• [Records provided]:
[Start of Attachment]
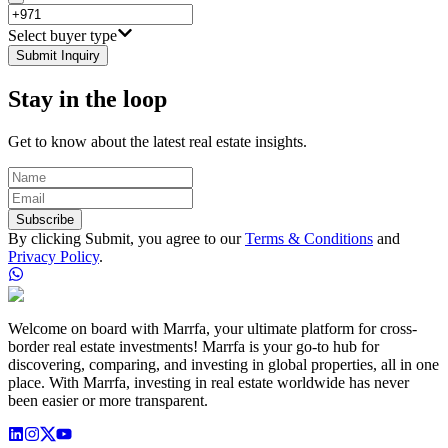
Select buyer type
Submit Inquiry
Stay in the loop
Get to know about the latest real estate insights.
Subscribe
By clicking Submit, you agree to our
Terms & Conditions
and
Privacy Policy
.
Welcome on board with Marrfa, your ultimate platform for cross-
border real estate investments! Marrfa is your go-to hub for
discovering, comparing, and investing in global properties, all in one
place. With Marrfa, investing in real estate worldwide has never
been easier or more transparent.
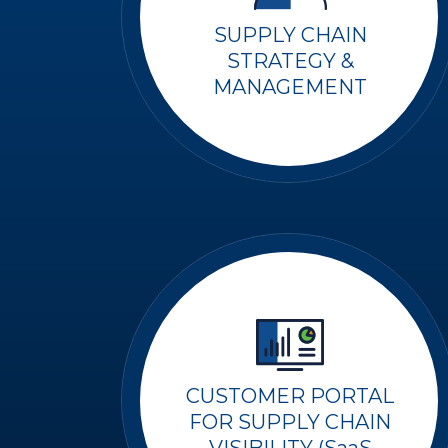
SUPPLY CHAIN
STRATEGY &
MANAGEMENT
CUSTOMER PORTAL
FOR SUPPLY CHAIN
VISIBILITY (SaaS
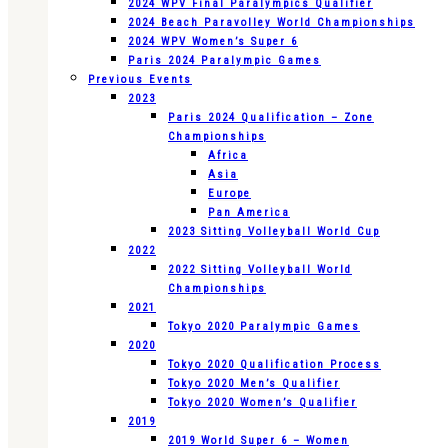
2024 WPV Final Paralympics Qualifier
2024 Beach Paravolley World Championships
2024 WPV Women’s Super 6
Paris 2024 Paralympic Games
Previous Events
2023
Paris 2024 Qualification – Zone
Championships
Africa
Asia
Europe
Pan America
2023 Sitting Volleyball World Cup
2022
2022 Sitting Volleyball World
Championships
2021
Tokyo 2020 Paralympic Games
2020
Tokyo 2020 Qualification Process
Tokyo 2020 Men’s Qualifier
Tokyo 2020 Women’s Qualifier
2019
2019 World Super 6 – Women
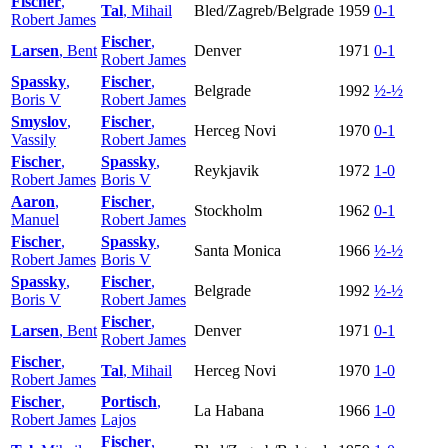
Fischer
,
Tal
, Mihail
Bled/Zagreb/Belgrade
1959
0-1
Robert James
Fischer
,
Larsen
, Bent
Denver
1971
0-1
Robert James
Spassky
,
Fischer
,
Belgrade
1992
½-½
Boris V
Robert James
Smyslov
,
Fischer
,
Herceg Novi
1970
0-1
Vassily
Robert James
Fischer
,
Spassky
,
Reykjavik
1972
1-0
Robert James
Boris V
Aaron
,
Fischer
,
Stockholm
1962
0-1
Manuel
Robert James
Fischer
,
Spassky
,
Santa Monica
1966
½-½
Robert James
Boris V
Spassky
,
Fischer
,
Belgrade
1992
½-½
Boris V
Robert James
Fischer
,
Larsen
, Bent
Denver
1971
0-1
Robert James
Fischer
,
Tal
, Mihail
Herceg Novi
1970
1-0
Robert James
Fischer
,
Portisch
,
La Habana
1966
1-0
Robert James
Lajos
Fischer
,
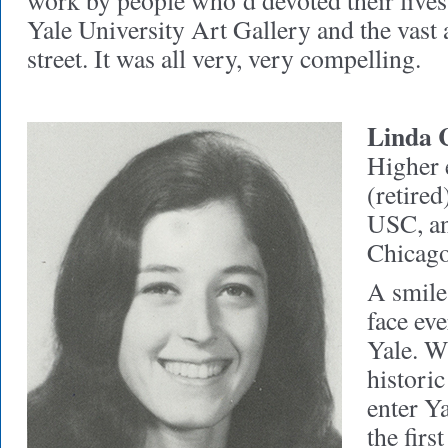
work by people who’d devoted their lives
Yale University Art Gallery and the vast a
street. It was all very, very compelling.
Linda 
Higher 
(retired
USC, an
Chicag
A smile
face eve
Yale. W
historic
enter Y
the firs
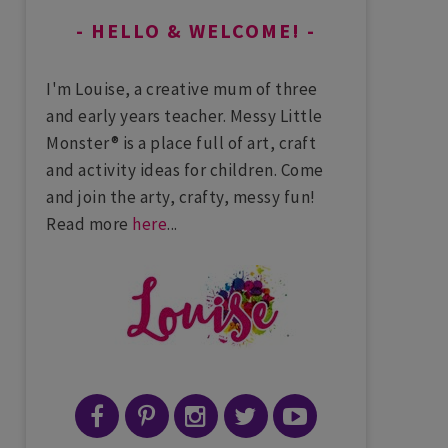
HELLO & WELCOME!
I'm Louise, a creative mum of three
and early years teacher. Messy Little
Monster® is a place full of art, craft
and activity ideas for children. Come
and join the arty, crafty, messy fun!
Read more
here
...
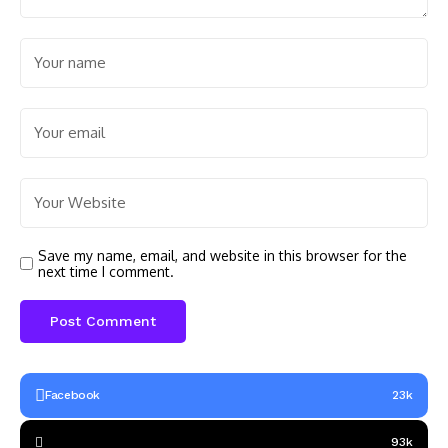
Save my name, email, and website in this browser for the
next time I comment.
Facebook
23k
93k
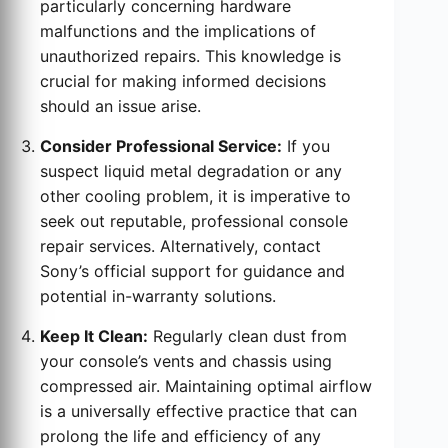
particularly concerning hardware
malfunctions and the implications of
unauthorized repairs. This knowledge is
crucial for making informed decisions
should an issue arise.
Consider Professional Service:
If you
suspect liquid metal degradation or any
other cooling problem, it is imperative to
seek out reputable, professional console
repair services. Alternatively, contact
Sony’s official support for guidance and
potential in-warranty solutions.
Keep It Clean:
Regularly clean dust from
your console’s vents and chassis using
compressed air. Maintaining optimal airflow
is a universally effective practice that can
prolong the life and efficiency of any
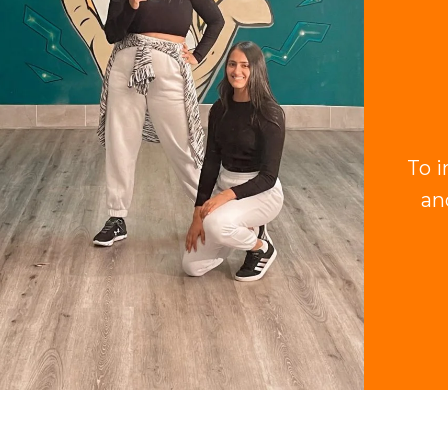
To i
an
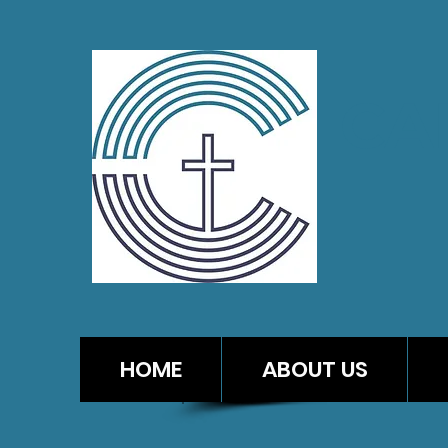
CA
HOME
ABOUT US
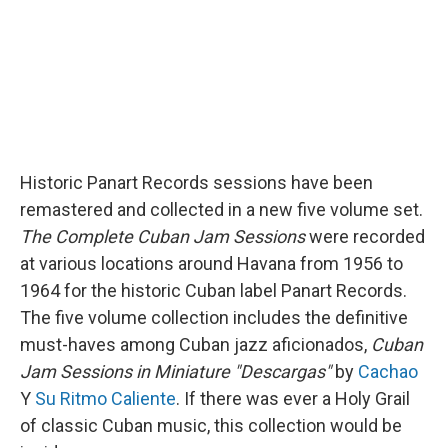
Historic Panart Records sessions have been
remastered and collected in a new five volume set.
The
Complete Cuban Jam Sessions
were recorded
at various locations around Havana from 1956 to
1964 for the historic Cuban label Panart Records.
The five volume collection includes the definitive
must-haves among Cuban jazz aficionados,
Cuban
Jam Sessions in Miniature "Descargas"
by
Cachao
Y
Su Ritmo Caliente
. If there was ever a Holy Grail
of classic Cuban music, this collection would be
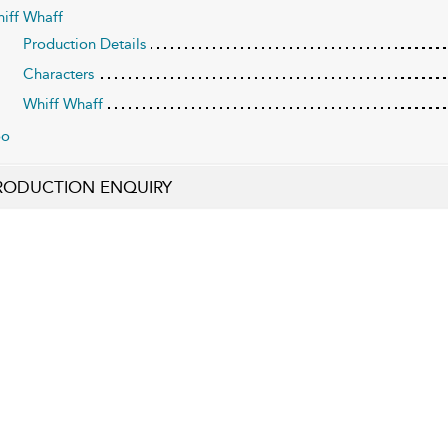
iff Whaff
Production Details
Characters
Whiff Whaff
oo
RODUCTION ENQUIRY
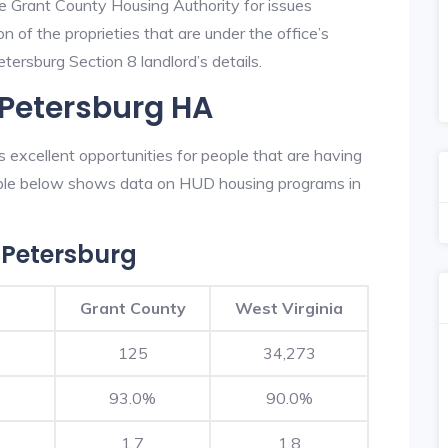
he Grant County Housing Authority for issues
on of the proprieties that are under the office’s
ersburg Section 8 landlord’s details.
 Petersburg HA
excellent opportunities for people that are having
table below shows data on HUD housing programs in
 Petersburg
Grant County
West Virginia
125
34,273
93.0%
90.0%
1.7
1.8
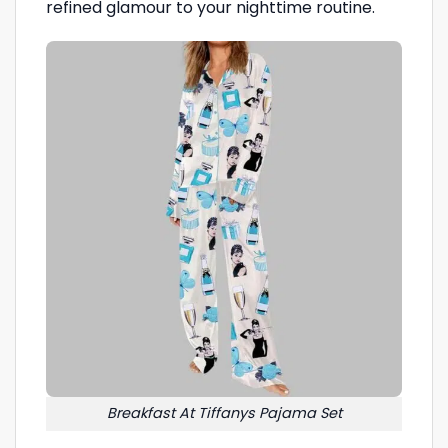
refined glamour to your nighttime routine.
Breakfast At Tiffanys Pajama Set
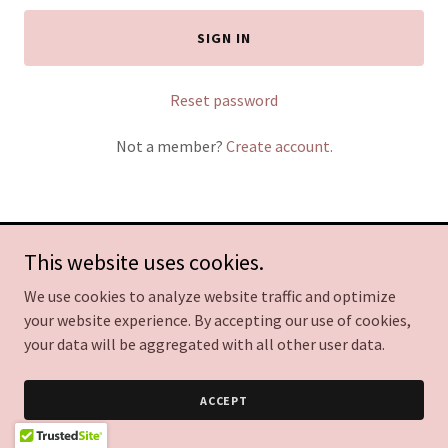
SIGN IN
Reset password
Not a member?
Create account.
This website uses cookies.
Copyright © 2026 Leader Mentality Business Coaching - All Rights
Reserved.
We use cookies to analyze website traffic and optimize
your website experience. By accepting our use of cookies,
Powered by
your data will be aggregated with all other user data.
ACCEPT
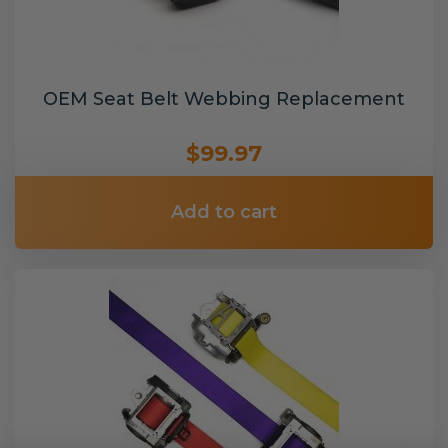
OEM Seat Belt Webbing Replacement
$99.97
Add to cart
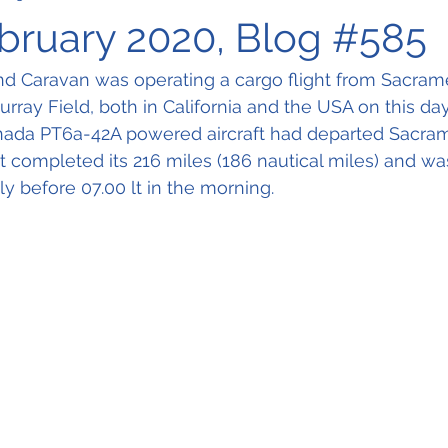
ebruary 2020, Blog #585
d Caravan was operating a cargo flight from Sacra
rray Field, both in California and the USA on this day
nada PT6a-42A powered aircraft had departed Sacram
ost completed its 216 miles (186 nautical miles) and w
tly before 07.00 lt in the morning.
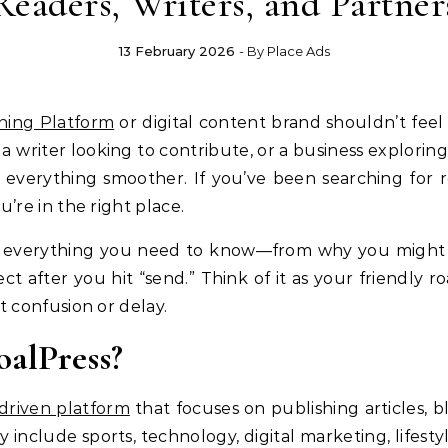
Readers, Writers, and Partner
13 February 2026
- By
Place Ads
hing Platform
or digital content brand shouldn’t feel
 a writer looking to contribute, or a business explorin
everything smoother. If you’ve been searching for r
ou’re in the right place.
 everything you need to know—from why you might w
ct after you hit “send.” Think of it as your friendly
confusion or delay.
alPress?
driven platform
that focuses on publishing articles, b
ay include sports, technology, digital marketing, lifest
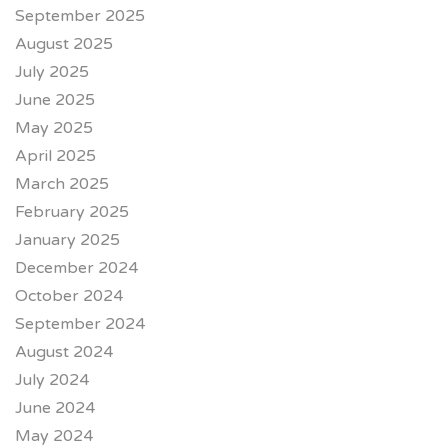
September 2025
August 2025
July 2025
June 2025
May 2025
April 2025
March 2025
February 2025
January 2025
December 2024
October 2024
September 2024
August 2024
July 2024
June 2024
May 2024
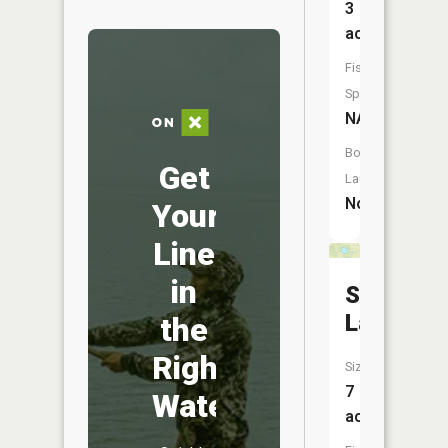
3
acres
Fish
Species:
NA
Boat
Get
Launch:
No
Your
Line
in
Stevens
Lake
the
Right
Size:
7
Water
acres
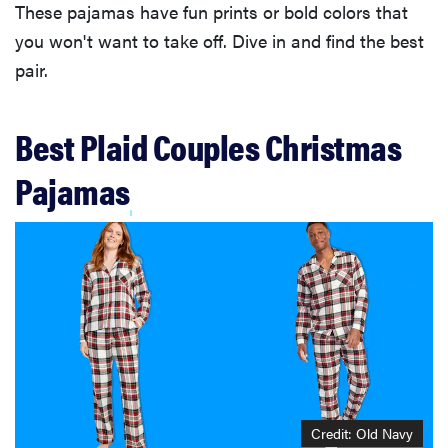
These pajamas have fun prints or bold colors that
you won't want to take off. Dive in and find the best
pair.
Best Plaid Couples Christmas
Pajamas
Credit: Old Navy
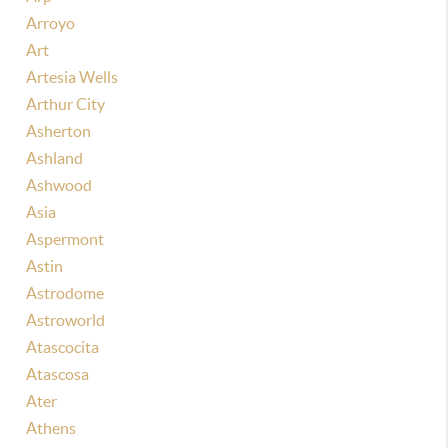
Arroyo
Art
Artesia Wells
Arthur City
Asherton
Ashland
Ashwood
Asia
Aspermont
Astin
Astrodome
Astroworld
Atascocita
Atascosa
Ater
Athens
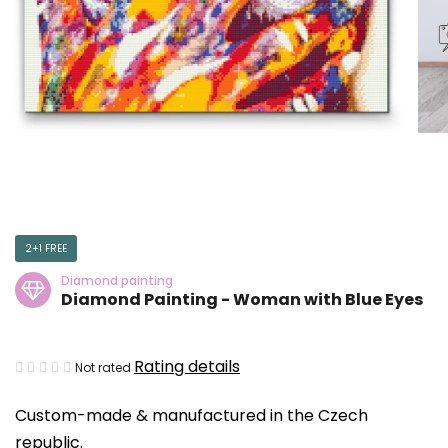
2+1 FREE
Diamond painting
Diamond Painting - Woman with Blue Eyes
The
Rating details
Not rated
average
Custom-made & manufactured in the Czech
product
republic.
rating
[End of Attachment]
• [Task details]: Only lines with the string "data" are wanted; please find each one in the listing and copy it.

• [Response area]:
table below shows data on HUD housing programs in
your data will be aggregated with all other user data.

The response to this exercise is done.